Therefore, I was still using Armbian’s script. Even though it uses generic names and symlinks, making them target the new files was not enough.

…and then I wanted a new installation…

While trying to solve this problem, I realized that Armbian comes with a lot of pre-installed software. My old system used almost 2GB out of the 4GB drive. I would not call it bloatware, but I wanted a lighter system closer to a standard Debian. After all, Debian documentation says my hardware is supported out of the box.

I found an unofficial pre-packaged system for the Orange Pi Zero, so I decided to give it a shot. Using an unofficial image is not the best practice, but the script used to create it is available, so users can recreate it and check nothing has been tampered with. I did it, personally, and the only surprise was that the image had many more files than mine because it also included the usrmerge package, which depends on Perl. However, after installing it, almost all the files matched except for some logs and caches.

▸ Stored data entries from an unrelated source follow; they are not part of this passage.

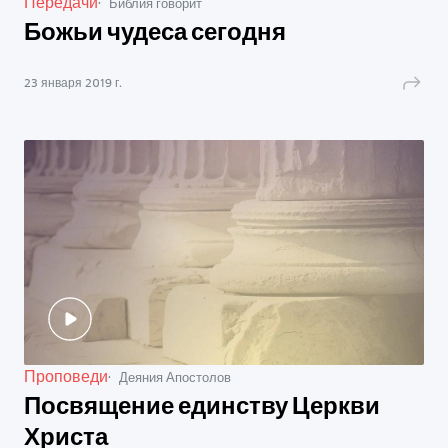
Передачи
Библия говорит
Божьи чудеса сегодня
23 января 2019 г.
Проповеди
Деяния Апостолов
Посвящение единству Церкви
Христа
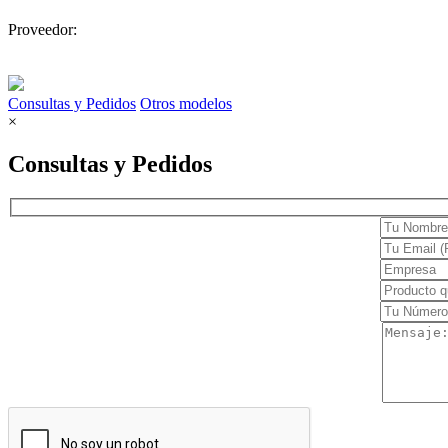
Electrocardiógrafos
Proveedor:
Monitores
Desfibriladores
Consultas y Pedidos
Otros modelos
Holters y MAPA
×
Cuidado en casa
Consultas y Pedidos
Movilidad y ayuda
Confort
Terapia y rehabilitación
Dermatología
Clínica
Láser
Estética Facial y Corporal
Cirugía
Diagnóstico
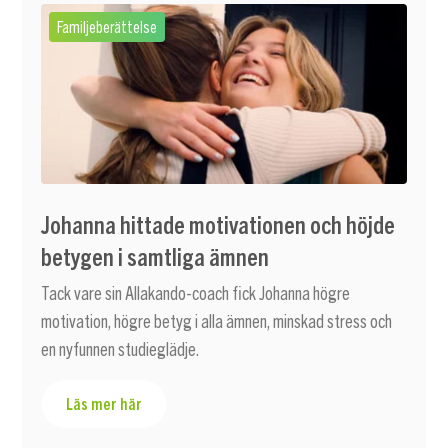
Familjeberättelse
Johanna hittade motivationen och höjde
betygen i samtliga ämnen
Tack vare sin Allakando-coach fick Johanna högre
motivation, högre betyg i alla ämnen, minskad stress och
en nyfunnen studieglädje.
Läs mer här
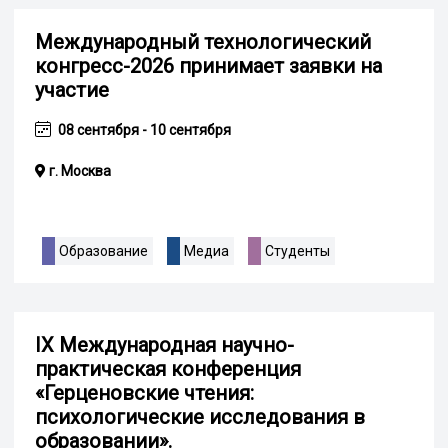
Международный технологический
конгресс-2026 принимает заявки на
участие
08 сентября - 10 сентября
г. Москва
Образование
Медиа
Студенты
IX Международная научно-
практическая конференция
«Герценовские чтения:
психологические исследования в
образовании».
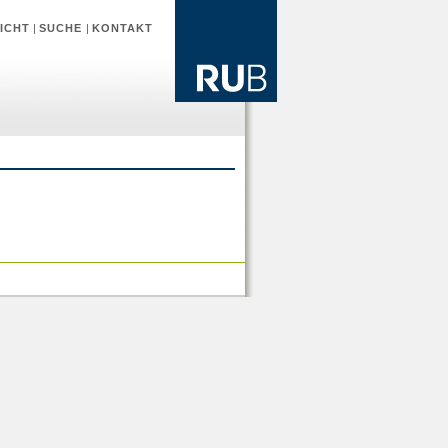
ICHT
|
SUCHE
|
KONTAKT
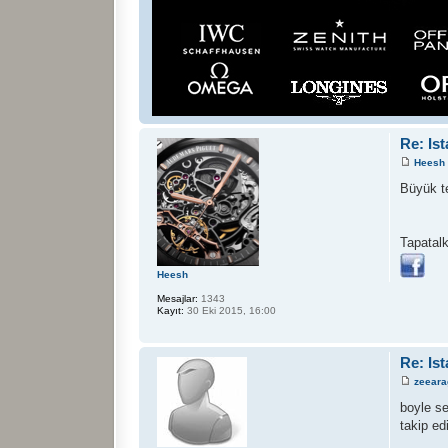
Re: Is
Heesh
Büyük t
Tapatalk
Heesh
Mesajlar:
1343
Kayıt:
30 Eki 2015, 16:00
Re: Is
zeeara
boyle se
takip ed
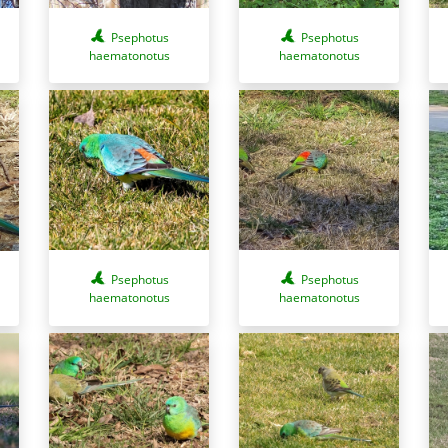
Psephotus
Psephotus
haematonotus
haematonotus
Psephotus
Psephotus
haematonotus
haematonotus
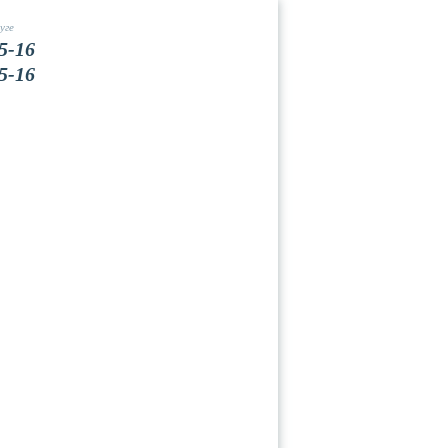
уге
5-16
5-16
Вакансии
Контакты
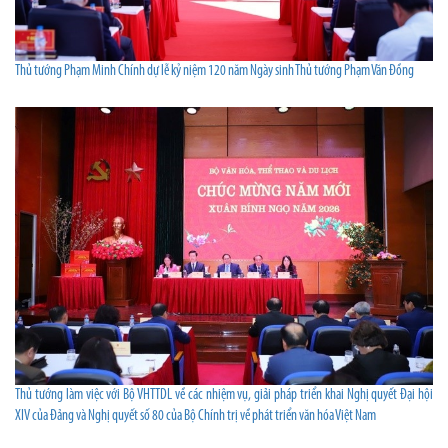
Thủ tướng Phạm Minh Chính dự lễ kỷ niệm 120 năm Ngày sinh Thủ tướng Phạm Văn Đồng
Thủ tướng làm việc với Bộ VHTTDL về các nhiệm vụ, giải pháp triển khai Nghị quyết Đại hội
XIV của Đảng và Nghị quyết số 80 của Bộ Chính trị về phát triển văn hóa Việt Nam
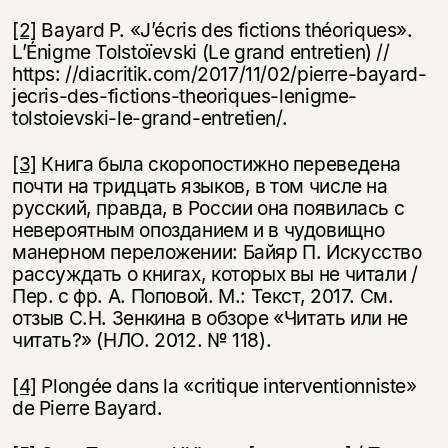
[2]
Bayard P. «J’écris des fictions théoriques».
L’Énigme Tolstoïevski (Le grand entretien) //
https: //diacritik.com/2017/11/02/pierre-bayard-
jecris-des-fictions-theoriques-lenigme-
tolstoievski-le-grand-entretien/.
[3]
Книга была скоропостижно переведена
почти на тридцать языков, в том числе на
русский, правда, в России она появилась с
невероятным опозданием и в чудовищно
манерном переложении: Байяр П. Искусство
рассуждать о книгах, которых вы не читали /
Пер. с фр. А. Поповой. М.: Текст, 2017. См.
отзыв С.Н. Зенкина в обзоре «Читать или не
читать?» (НЛО. 2012. № 118).
[4]
Plongée dans la «critique interventionniste»
de Pierre Bayard.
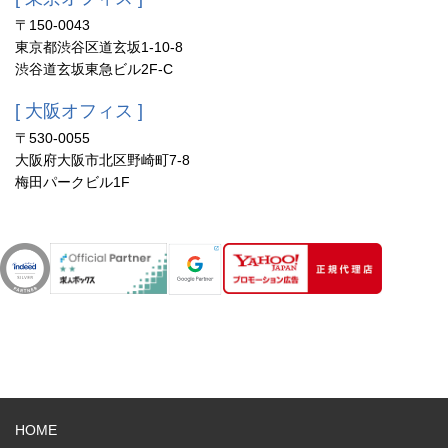
〒150-0043
東京都渋谷区道玄坂1-10-8
渋谷道玄坂東急ビル2F-C
[ 大阪オフィス ]
〒530-0055
大阪府大阪市北区野崎町7-8
梅田パークビル1F
HOME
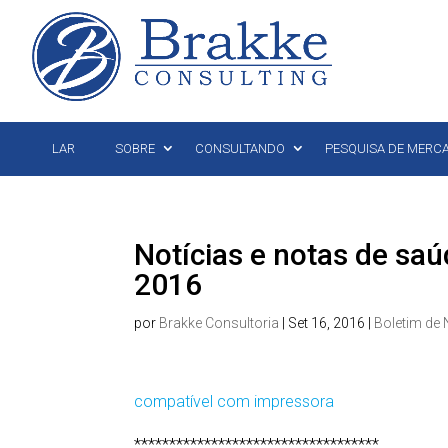
LAR
SOBRE
CONSULTANDO
PESQUISA DE MERC
Notícias e notas de sa
2016
por
Brakke Consultoria
|
Set 16, 2016
|
Boletim de 
compatível com impressora
***********************************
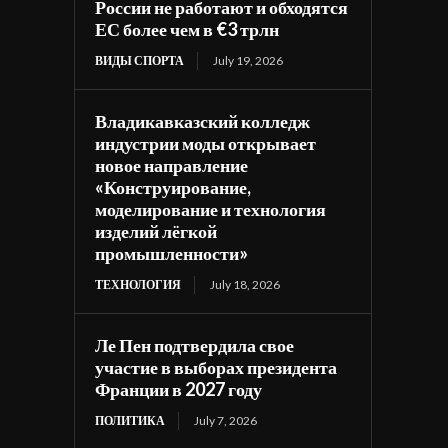
России не работают и обходятся
ЕС более чем в €3 трлн
ВИДЫ СПОРТА
July 19, 2026
Владикавказский колледж
индустрии моды открывает
новое направление
«Конструирование,
моделирование и технология
изделий лёгкой
промышленности»
ТЕХНОЛОГИЯ
July 18, 2026
Ле Пен подтвердила свое
участие в выборах президента
Франции в 2027 году
ПОЛИТИКА
July 7, 2026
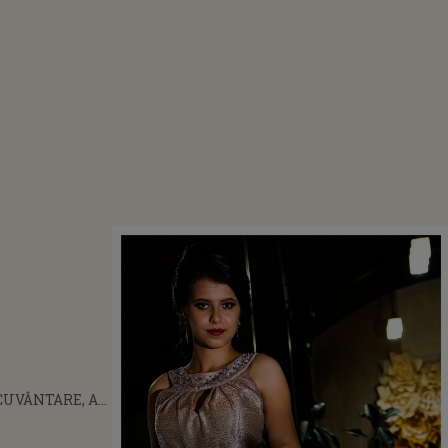
ECUVÂNTARE, AI
IJIN, AJUTOR".
OLEGII DE LA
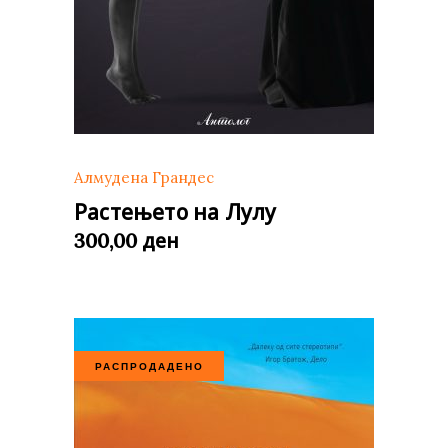
Алмудена Грандес
Растењето на Лулу
ден
300,00
РАСПРОДАДЕНО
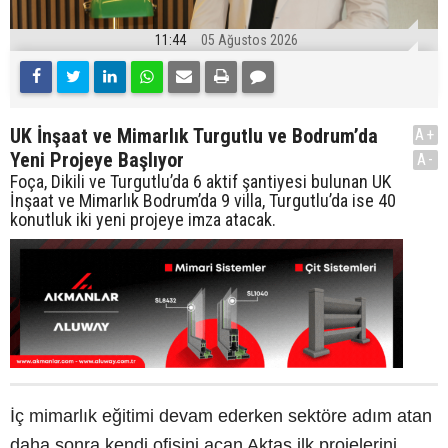
11:44
05 Ağustos 2026
UK İnşaat ve Mimarlık Turgutlu ve Bodrum’da
A+
Yeni Projeye Başlıyor
A-
Foça, Dikili ve Turgutlu’da 6 aktif şantiyesi bulunan UK
İnşaat ve Mimarlık Bodrum’da 9 villa, Turgutlu’da ise 40
konutluk iki yeni projeye imza atacak.
İç mimarlık eğitimi devam ederken sektöre adım atan
daha sonra kendi ofisini açan Aktaş ilk projelerini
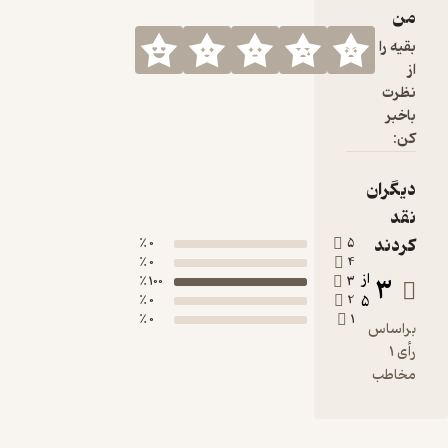
0 ٪
0 ٪
100 ٪
0 ٪
0 ٪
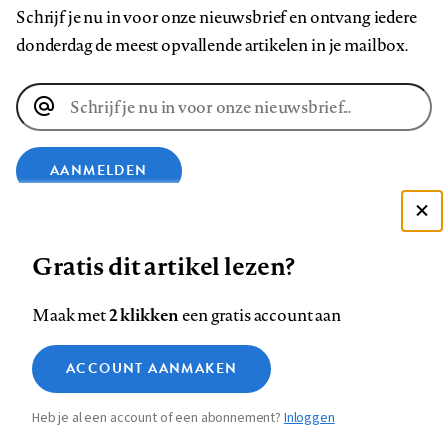
Schrijf je nu in voor onze nieuwsbrief en ontvang iedere
donderdag de meest opvallende artikelen in je mailbox.
E-
mailadres
AANMELDEN
Deze site gebruikt cookies
VOLG ONS OP
Gratis dit artikel lezen?
Zie onze cookie policy
ACCEPTEER AANBEVOLEN INSTELLINGEN
Volg
Volg
Volg
Volg
Volg
Volg
2 klikken
Maak met
een gratis account aan
ons
ons
ons
ons
ons
ons
Functionele cookies
op
op
op
op
op
op
Contact
Colofon
Disclaimer
Privacy
About us
ACCOUNT AANMAKEN
Medische vragen verdienen
Sluiten
Footer
Analytische cookies
Facebook
LinkedIn
Bluesky
Instagram
YouTube
Pinterest
betrouwbare antwoorden
Heb je al een account of een abonnement?
Inloggen
Marketing cookies
navigation
STEL ZE NU AAN ASK NTVG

The advantage of this image is that it includes the U-Boot script as well as a network configuration for systemd-networkd to use DHCP on all Ethernet interfaces (en* and eth*; mine was eth0 in Armbian and end0 on Debian Bookworm). However, it does not include a /etc/fstab. But more importantly, it comes with pre-generated SSH host keys. This is quite a red flag, but they are generated while OpenSSH is installed; I do not believe they were added with malice. However, I replaced them with my old keys and opened an issue on GitHub.

…but without physical access (almost)

So, at this point, I wanted to replace my Armbian installation with a brand new Debian (I also had other reasons, more about that later).

Usually, you would flash the image on the boot device, which requires physical access. But I did not want to open the electrical box again. So, I wondered if I could switch temporarily to a system on a ramdisk to replace the persistent one. I thought, for example, of something based on kexec. But then I found that Linux has a command (based on an homonymous system call) that helps: pivot_root.

It is somehow similar to chroot. But, as a difference, it also allows accessing the old root from within the new system.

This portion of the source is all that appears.